The duo quickly found a demand for their unique services from area residents like Skinner, and Lecy and Baumgard launched their business in 2013 with 15 clients. They teamed up with Specialized Environmental Technologies Inc., which operates the Mulch Store in Eden Prairie and Minnetrista, to use the weeds as compost, making the entire operation environmentally sustainable. “We’ve found that the milfoil, one of the most common lake weeds, has a very high moisture content, and we can mix it with our materials that are drier to create compost filled with nutrients,” says Kevin Tritz, owner of Specialized Environmental Technologies.

Beyond the environmental impact, hand-pulling the weeds is the most effective method of removal. Skinner says Lecy and Baumgard’s work is by far the best she’s seen out of all the companies she’s hired over the years.

Rave reviews and the partnership with Specialized Environmental Technologies pushed Lecy and Baumgard’s work from a side project to a full-on business. They divided up the tasks: Lecy, who is now an entrepreneur major at the University of St. Thomas, runs the business side and Baumgard, an experienced scuba diver and University of Minnesota student, runs the operations side.

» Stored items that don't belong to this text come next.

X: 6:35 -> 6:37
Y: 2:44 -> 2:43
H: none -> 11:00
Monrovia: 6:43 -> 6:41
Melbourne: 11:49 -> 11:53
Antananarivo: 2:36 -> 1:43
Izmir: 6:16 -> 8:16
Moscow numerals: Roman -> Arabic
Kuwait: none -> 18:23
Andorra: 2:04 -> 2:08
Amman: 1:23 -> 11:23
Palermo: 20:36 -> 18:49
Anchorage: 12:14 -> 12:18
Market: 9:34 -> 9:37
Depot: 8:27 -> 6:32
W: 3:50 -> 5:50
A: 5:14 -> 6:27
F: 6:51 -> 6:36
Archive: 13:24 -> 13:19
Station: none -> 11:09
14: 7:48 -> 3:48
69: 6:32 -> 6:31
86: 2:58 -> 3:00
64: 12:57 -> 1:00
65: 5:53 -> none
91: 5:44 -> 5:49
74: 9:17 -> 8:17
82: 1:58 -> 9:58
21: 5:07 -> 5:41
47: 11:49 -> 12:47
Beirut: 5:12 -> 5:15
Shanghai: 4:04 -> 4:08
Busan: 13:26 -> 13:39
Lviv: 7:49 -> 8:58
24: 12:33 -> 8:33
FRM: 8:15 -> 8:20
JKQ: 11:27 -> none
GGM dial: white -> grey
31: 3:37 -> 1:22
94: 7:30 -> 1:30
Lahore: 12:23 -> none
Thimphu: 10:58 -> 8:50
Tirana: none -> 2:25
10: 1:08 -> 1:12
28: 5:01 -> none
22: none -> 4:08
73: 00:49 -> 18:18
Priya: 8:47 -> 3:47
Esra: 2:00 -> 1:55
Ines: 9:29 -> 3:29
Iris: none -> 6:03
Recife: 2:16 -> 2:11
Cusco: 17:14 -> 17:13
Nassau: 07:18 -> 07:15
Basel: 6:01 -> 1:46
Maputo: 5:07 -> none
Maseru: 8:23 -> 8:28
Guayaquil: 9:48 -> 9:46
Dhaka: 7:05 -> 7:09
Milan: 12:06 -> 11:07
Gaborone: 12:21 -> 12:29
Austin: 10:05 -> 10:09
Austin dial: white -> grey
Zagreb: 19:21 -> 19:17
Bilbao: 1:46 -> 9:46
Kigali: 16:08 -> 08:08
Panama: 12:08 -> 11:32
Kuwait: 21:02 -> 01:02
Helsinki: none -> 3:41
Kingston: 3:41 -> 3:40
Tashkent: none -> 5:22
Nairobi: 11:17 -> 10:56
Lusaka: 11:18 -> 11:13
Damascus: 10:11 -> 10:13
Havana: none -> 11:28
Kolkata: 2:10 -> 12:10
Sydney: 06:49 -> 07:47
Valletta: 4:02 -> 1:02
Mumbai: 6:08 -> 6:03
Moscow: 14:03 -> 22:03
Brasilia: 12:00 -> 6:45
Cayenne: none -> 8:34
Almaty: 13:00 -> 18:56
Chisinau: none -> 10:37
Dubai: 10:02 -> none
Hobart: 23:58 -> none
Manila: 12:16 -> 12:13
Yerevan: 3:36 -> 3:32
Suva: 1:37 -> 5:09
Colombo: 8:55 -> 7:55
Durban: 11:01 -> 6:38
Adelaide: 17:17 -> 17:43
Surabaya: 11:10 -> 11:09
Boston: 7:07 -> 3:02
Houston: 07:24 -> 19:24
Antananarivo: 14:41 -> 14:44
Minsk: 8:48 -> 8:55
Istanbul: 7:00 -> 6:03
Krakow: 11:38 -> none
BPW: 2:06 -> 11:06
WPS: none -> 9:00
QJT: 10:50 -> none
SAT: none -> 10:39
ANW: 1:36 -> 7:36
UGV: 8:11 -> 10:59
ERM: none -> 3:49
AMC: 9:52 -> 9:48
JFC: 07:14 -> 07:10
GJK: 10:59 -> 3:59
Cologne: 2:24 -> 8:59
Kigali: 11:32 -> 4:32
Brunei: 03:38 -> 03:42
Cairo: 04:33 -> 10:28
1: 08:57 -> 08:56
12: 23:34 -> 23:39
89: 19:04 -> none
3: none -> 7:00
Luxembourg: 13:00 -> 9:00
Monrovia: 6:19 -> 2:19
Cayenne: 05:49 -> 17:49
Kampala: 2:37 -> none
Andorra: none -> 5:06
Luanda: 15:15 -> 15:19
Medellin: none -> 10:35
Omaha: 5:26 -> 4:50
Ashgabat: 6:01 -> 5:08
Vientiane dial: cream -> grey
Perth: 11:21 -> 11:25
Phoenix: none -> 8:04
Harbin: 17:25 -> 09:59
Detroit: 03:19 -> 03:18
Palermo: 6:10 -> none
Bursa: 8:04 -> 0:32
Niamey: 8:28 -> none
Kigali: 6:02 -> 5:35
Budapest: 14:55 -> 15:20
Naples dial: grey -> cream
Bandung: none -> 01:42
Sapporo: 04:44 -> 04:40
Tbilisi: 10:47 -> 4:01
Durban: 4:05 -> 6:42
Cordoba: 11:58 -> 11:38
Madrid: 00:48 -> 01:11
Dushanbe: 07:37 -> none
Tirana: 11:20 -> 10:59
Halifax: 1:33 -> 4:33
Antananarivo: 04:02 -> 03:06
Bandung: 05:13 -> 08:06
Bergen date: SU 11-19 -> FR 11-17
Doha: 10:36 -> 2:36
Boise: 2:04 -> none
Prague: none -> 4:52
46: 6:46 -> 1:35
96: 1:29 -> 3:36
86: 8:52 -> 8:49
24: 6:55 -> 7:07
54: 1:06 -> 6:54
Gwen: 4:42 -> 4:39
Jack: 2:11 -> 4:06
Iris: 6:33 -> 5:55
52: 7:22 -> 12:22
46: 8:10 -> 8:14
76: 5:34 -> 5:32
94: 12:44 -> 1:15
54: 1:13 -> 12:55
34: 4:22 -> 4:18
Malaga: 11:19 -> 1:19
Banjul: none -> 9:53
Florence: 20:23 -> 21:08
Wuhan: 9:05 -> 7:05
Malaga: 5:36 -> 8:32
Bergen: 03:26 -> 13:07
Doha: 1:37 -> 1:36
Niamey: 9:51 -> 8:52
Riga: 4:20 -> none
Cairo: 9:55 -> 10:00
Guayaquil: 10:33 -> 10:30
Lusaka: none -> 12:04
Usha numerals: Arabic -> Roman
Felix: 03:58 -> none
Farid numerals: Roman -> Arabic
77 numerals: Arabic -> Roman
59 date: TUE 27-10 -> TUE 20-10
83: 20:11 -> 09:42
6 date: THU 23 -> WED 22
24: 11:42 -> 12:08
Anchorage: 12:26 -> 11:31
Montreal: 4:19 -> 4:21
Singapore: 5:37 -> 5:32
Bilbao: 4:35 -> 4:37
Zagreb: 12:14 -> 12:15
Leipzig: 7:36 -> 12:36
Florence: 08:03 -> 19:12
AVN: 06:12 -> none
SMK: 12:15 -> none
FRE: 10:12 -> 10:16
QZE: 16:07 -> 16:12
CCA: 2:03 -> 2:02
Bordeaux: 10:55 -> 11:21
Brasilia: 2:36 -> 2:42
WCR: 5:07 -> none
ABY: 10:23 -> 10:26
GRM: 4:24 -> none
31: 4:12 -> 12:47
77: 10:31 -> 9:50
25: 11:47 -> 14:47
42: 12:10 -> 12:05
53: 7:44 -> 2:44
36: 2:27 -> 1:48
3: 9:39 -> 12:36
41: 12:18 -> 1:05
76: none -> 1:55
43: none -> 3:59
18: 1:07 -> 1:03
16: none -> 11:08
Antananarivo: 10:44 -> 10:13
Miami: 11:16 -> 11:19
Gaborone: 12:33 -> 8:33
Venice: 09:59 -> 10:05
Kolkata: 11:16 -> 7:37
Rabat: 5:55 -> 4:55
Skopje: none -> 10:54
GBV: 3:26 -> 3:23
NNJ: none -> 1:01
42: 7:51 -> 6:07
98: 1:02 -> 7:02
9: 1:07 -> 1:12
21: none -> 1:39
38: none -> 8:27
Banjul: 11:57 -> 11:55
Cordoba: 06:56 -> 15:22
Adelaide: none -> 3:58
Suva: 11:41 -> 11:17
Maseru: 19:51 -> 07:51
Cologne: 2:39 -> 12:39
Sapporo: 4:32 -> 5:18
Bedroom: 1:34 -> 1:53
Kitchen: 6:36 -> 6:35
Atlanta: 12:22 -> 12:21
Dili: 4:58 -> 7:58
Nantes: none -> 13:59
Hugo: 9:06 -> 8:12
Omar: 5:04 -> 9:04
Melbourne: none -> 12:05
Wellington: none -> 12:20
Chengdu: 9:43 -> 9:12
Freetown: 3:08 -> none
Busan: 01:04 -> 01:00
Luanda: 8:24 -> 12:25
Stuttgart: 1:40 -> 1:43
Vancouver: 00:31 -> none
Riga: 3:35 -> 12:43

“It’s a whole different world down there,” Baumgard says of diving, one of his biggest passions. Neither he nor Lecy take for granted how special it is to have created a business doing something they love, especially at their age.

“It’s addicting running a business,” Lecy says. “This is one of the best decisions I’ve ever made. It’s not something people my age usually do, and with Minnesota being the land of 10,000 lakes, there is endless opportunity for us.”

For lake-area residents like Skinner, the peace of mind knowing the lake is free of weeds and chemicals is priceless. As for young entrepreneurs Lecy and Baumgard, they see a limitless future. In 2014, their client list more than doubled, enabling them to hire four more employees. And they feel like they’re just getting started.